How to reach Montblanc: Five trains every day depart starting from Barcelona Passeig de Gracia and Sants. The first train arrives at about 7am.
9. Colonia Guell
In addition to La Sagrada Familia Gaudi’s most recent major undertaking was the construction of the utopian textile worker’s complex to honor his magnate patron Eusebi Guell, located outside Barcelona in Santa Coloma de Cervello. Gaudi’s primary task was to build the church of the colony, Colonia Guell, but he failed to finish the crypt that was accessible to the public. Its mainly brick-clad columns provide support for the ribbed vaults that are in the ceiling. They are bent at all angles, similar to the way the trees in the forest are lean. They are the key to understanding the mechanics behind his masterpiece, which is his masterpiece, the Sagrada Familia.
How to reach Colonia Guell: Take FGC lines S4 or S8 from Colonia Guell.
Vic and its charming historical center and a few fine restaurants is the most prestigious of those flatlands that make up La Plana de Vic to the south of the Pyrenees and is a quick train journey from Barcelona.

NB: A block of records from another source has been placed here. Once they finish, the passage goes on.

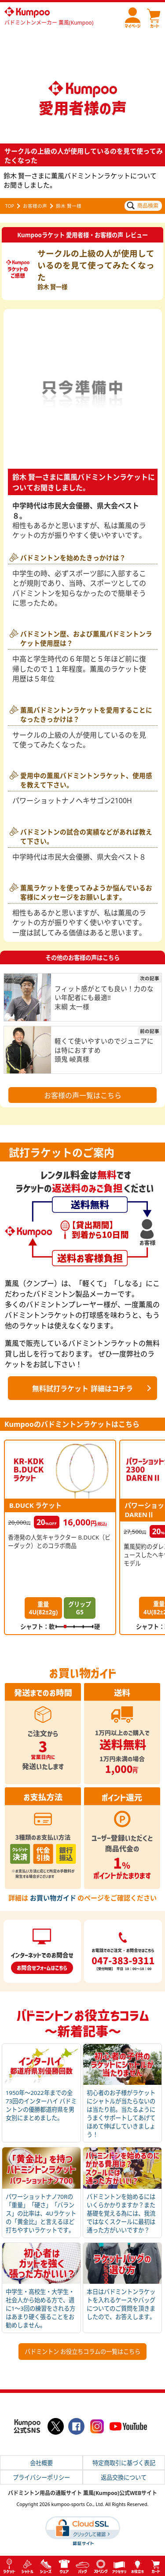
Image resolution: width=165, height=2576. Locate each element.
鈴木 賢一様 (68, 206)
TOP (9, 206)
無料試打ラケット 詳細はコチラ (82, 1389)
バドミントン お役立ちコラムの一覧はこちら (82, 2352)
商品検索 (142, 206)
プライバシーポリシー (41, 2478)
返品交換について (124, 2478)
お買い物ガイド (53, 1898)
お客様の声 (35, 206)
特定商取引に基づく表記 (123, 2463)
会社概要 (41, 2463)
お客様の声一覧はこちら (82, 1095)
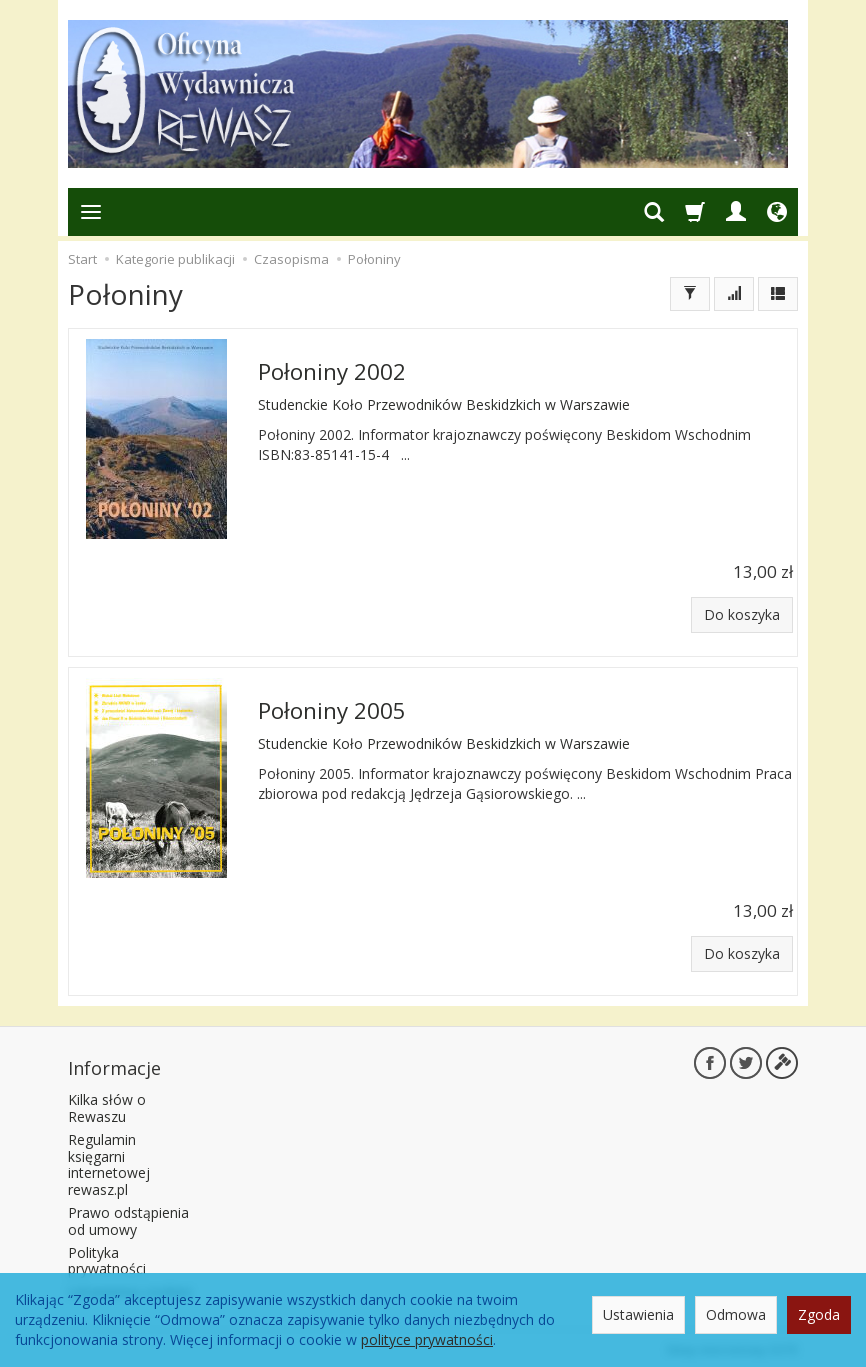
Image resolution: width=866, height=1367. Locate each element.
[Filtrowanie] (690, 294)
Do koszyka (742, 614)
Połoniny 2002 (332, 370)
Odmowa (736, 1314)
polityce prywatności (427, 1339)
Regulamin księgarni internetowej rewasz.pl (109, 1161)
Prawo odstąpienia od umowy (128, 1218)
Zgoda (819, 1314)
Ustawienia (638, 1314)
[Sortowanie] (734, 294)
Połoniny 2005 (332, 709)
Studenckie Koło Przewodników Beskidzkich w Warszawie (444, 403)
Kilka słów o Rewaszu (107, 1106)
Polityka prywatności (107, 1258)
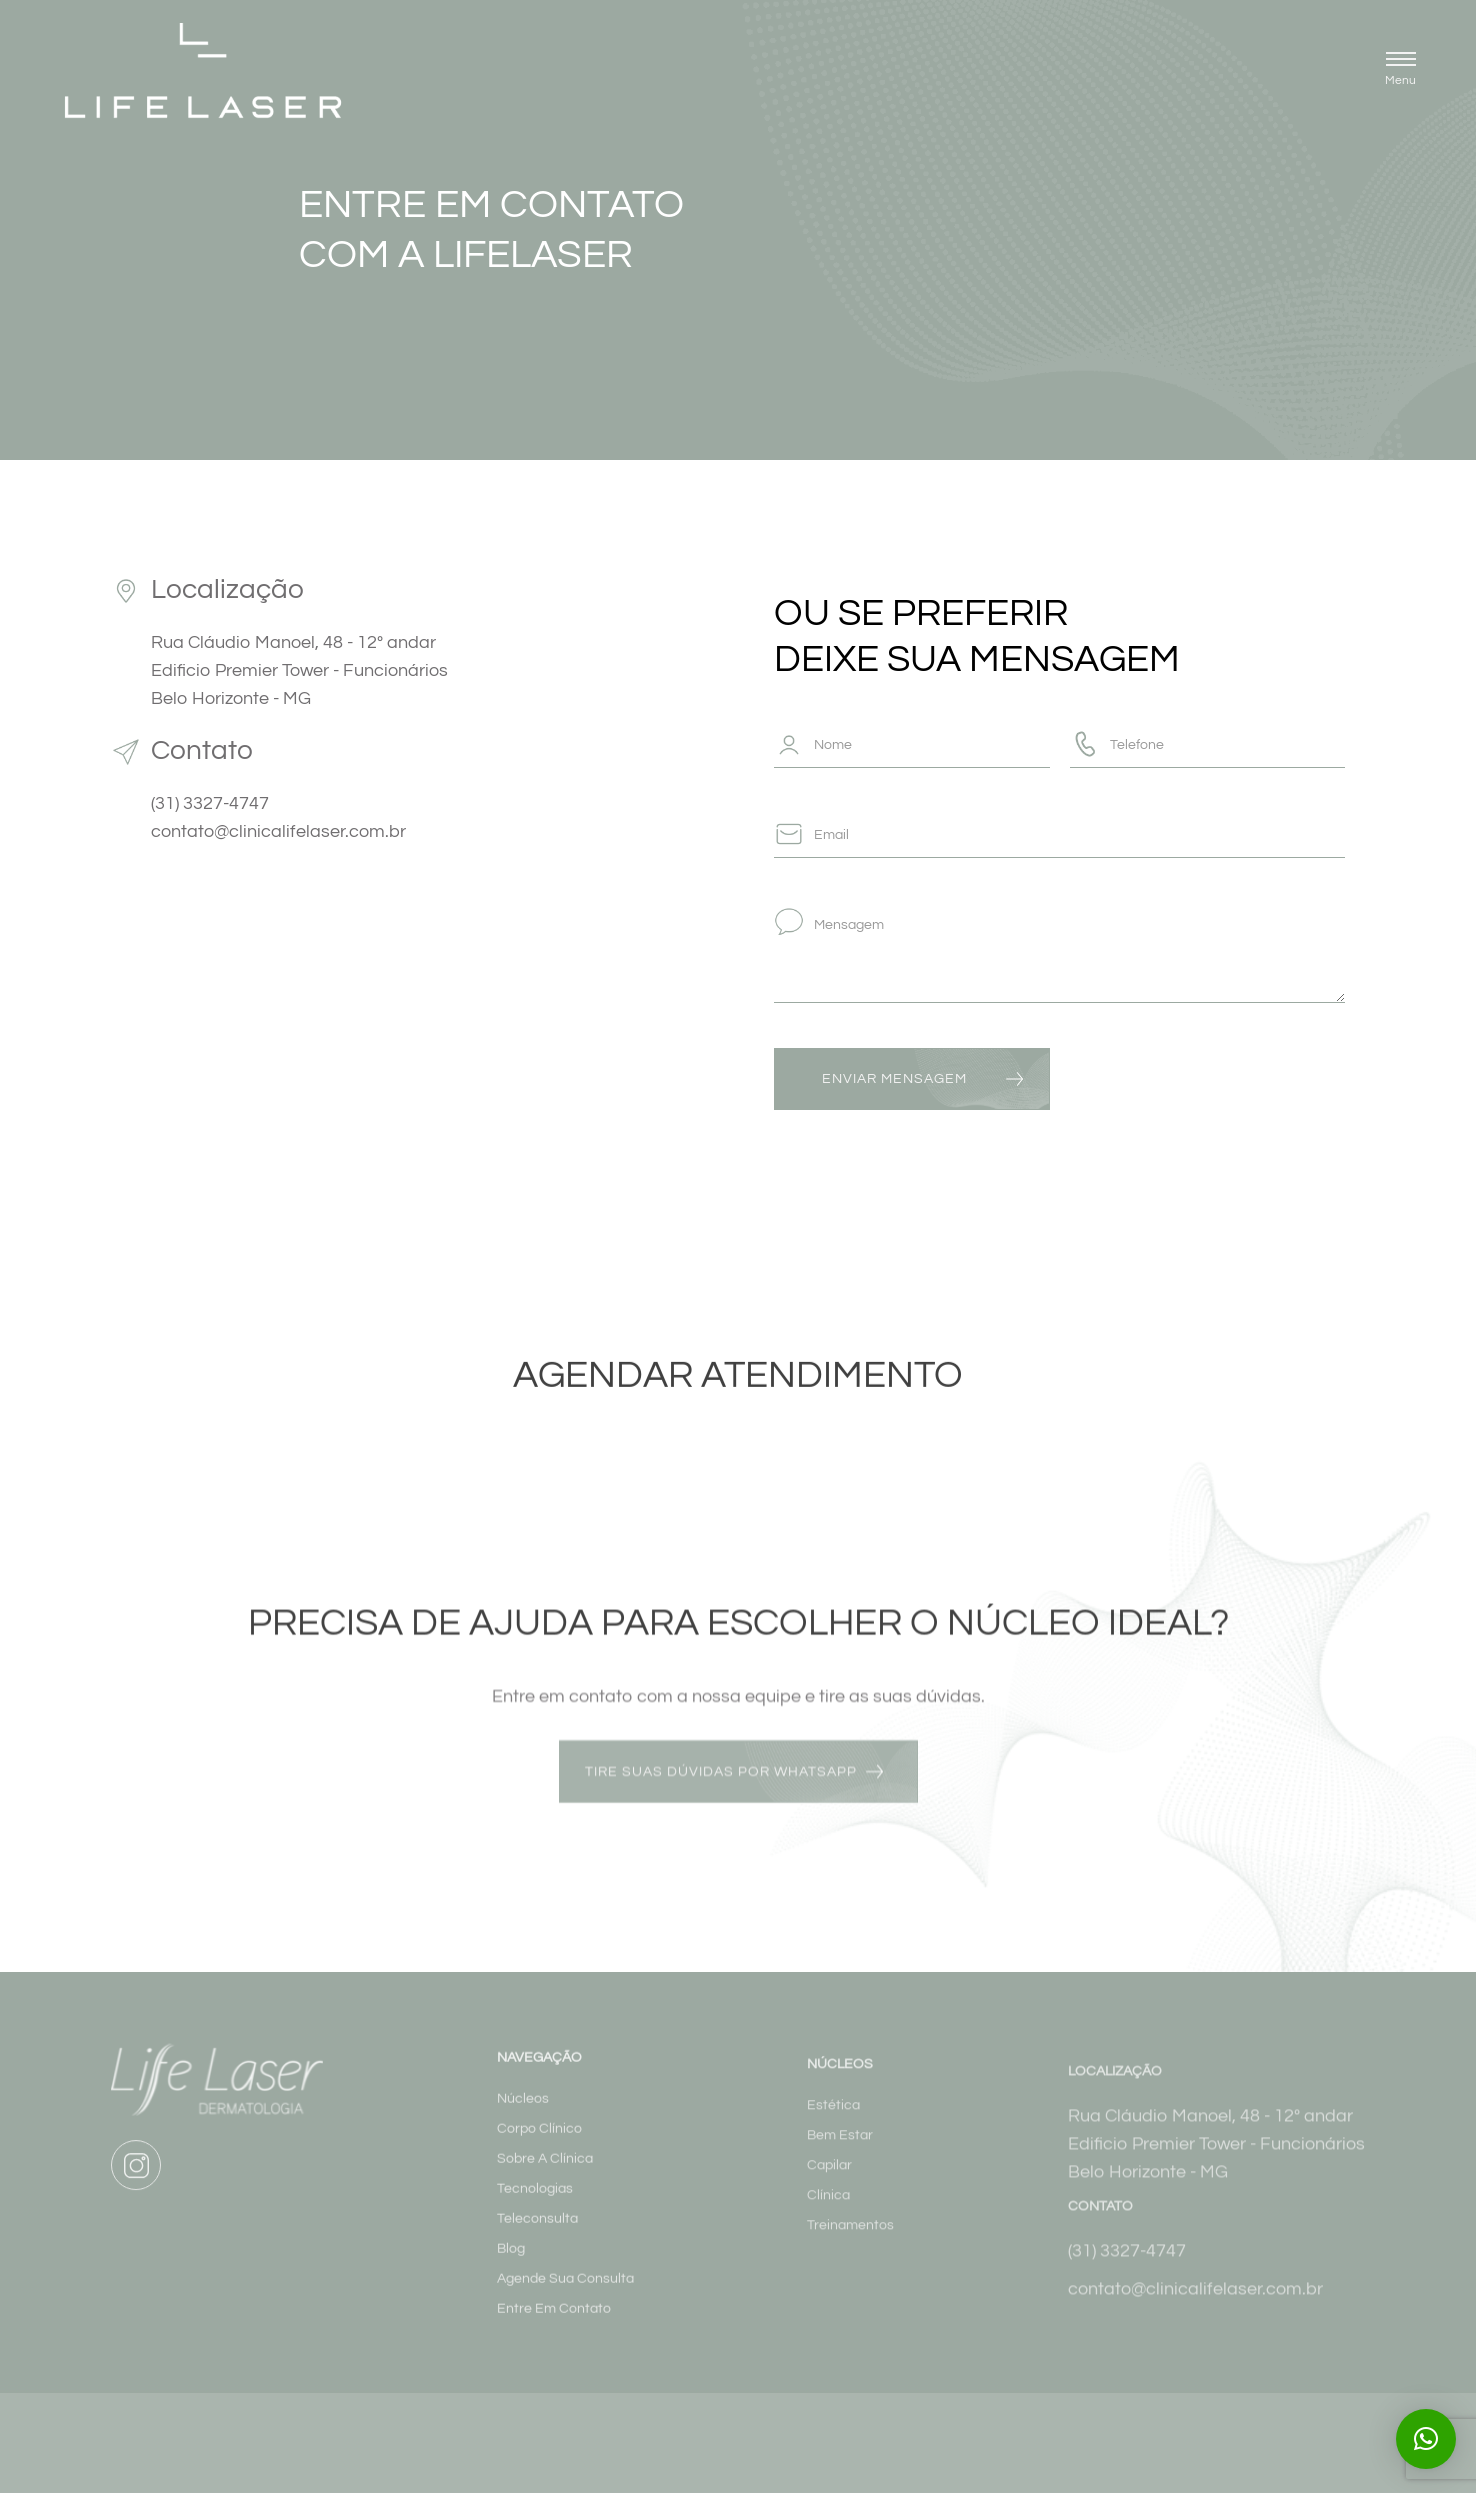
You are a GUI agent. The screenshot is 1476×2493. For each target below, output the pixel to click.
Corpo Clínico (539, 2145)
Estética (833, 2124)
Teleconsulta (537, 2235)
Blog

Tourist offices are situated away from Placa Major, the largest of Catalunya’s central squares, where you can see the medieval, Baroque, and Modernista mansions. It’s still the site of market stalls, which is why it has its name: Placa del Mercadal.
How to reach Vic: Regular rodalies trains (line R3) operate between and to Barcelona (EUR6.30 One up to 1 1/2 hours). The train station is situated 500m the to the west of Placa Major.